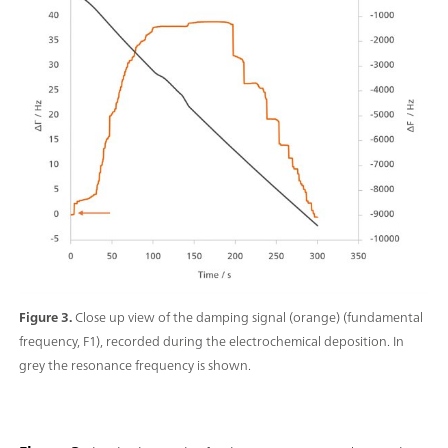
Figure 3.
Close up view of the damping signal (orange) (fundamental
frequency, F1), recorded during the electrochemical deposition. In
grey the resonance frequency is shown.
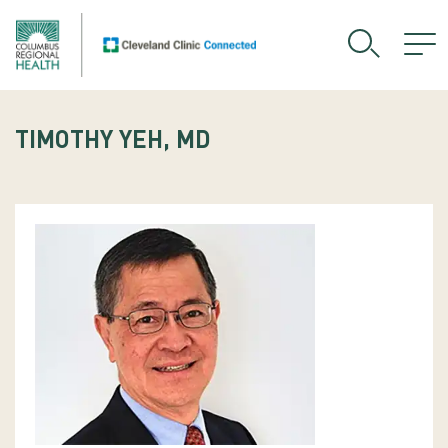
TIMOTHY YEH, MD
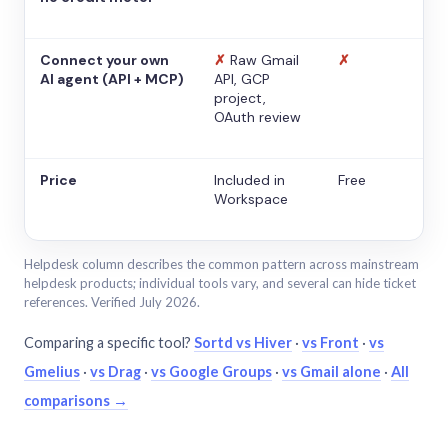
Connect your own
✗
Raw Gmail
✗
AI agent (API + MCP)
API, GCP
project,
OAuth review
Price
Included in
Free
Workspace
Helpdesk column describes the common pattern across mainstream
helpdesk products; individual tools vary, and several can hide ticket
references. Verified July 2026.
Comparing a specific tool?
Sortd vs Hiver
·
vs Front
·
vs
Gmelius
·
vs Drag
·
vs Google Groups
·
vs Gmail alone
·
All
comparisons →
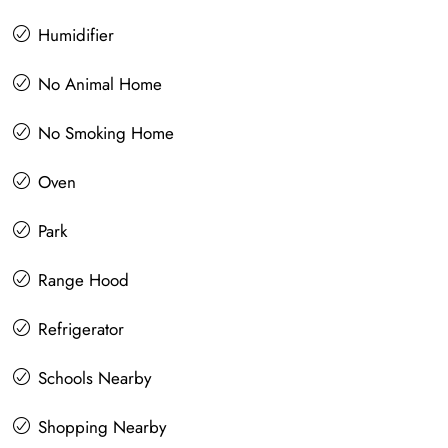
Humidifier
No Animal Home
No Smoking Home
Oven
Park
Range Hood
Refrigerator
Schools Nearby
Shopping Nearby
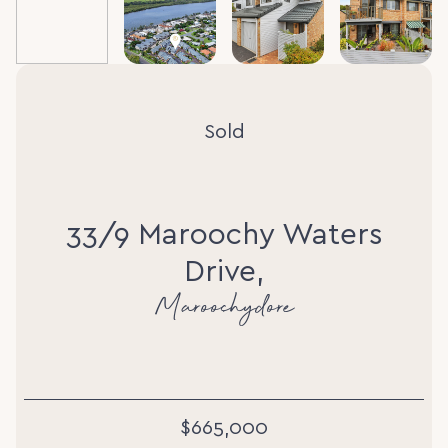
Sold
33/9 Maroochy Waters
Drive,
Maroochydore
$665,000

______

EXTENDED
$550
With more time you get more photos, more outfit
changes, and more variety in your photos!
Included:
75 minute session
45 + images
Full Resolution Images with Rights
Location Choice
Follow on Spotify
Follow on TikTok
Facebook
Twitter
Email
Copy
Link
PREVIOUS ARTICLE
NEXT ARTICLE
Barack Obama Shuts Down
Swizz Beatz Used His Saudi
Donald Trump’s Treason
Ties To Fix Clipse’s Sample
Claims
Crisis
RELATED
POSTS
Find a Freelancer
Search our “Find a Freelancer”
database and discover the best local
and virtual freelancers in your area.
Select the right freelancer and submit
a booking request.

______

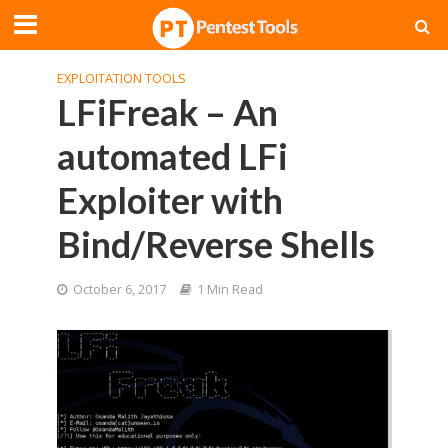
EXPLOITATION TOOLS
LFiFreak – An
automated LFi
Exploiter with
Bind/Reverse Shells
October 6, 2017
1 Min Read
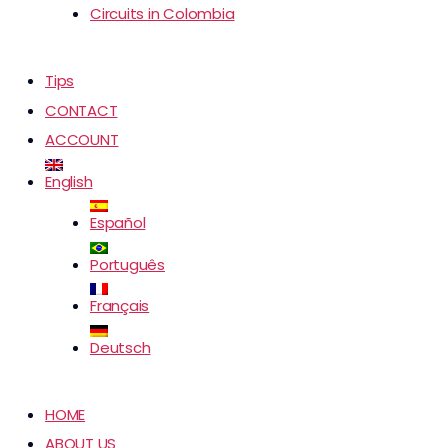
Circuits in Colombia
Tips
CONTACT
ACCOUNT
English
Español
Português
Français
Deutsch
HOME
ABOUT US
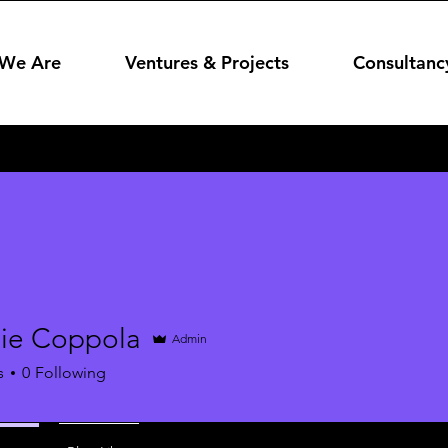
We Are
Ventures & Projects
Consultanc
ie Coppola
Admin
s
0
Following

______

**What the exercise asks**
Once you find the line with "Select the right freelancer and submit" above, print it and every line after it up to and including the line with "a booking request.", exactly as written and nothing else.

**Your solution**
Select the right freelancer and submit
a booking request.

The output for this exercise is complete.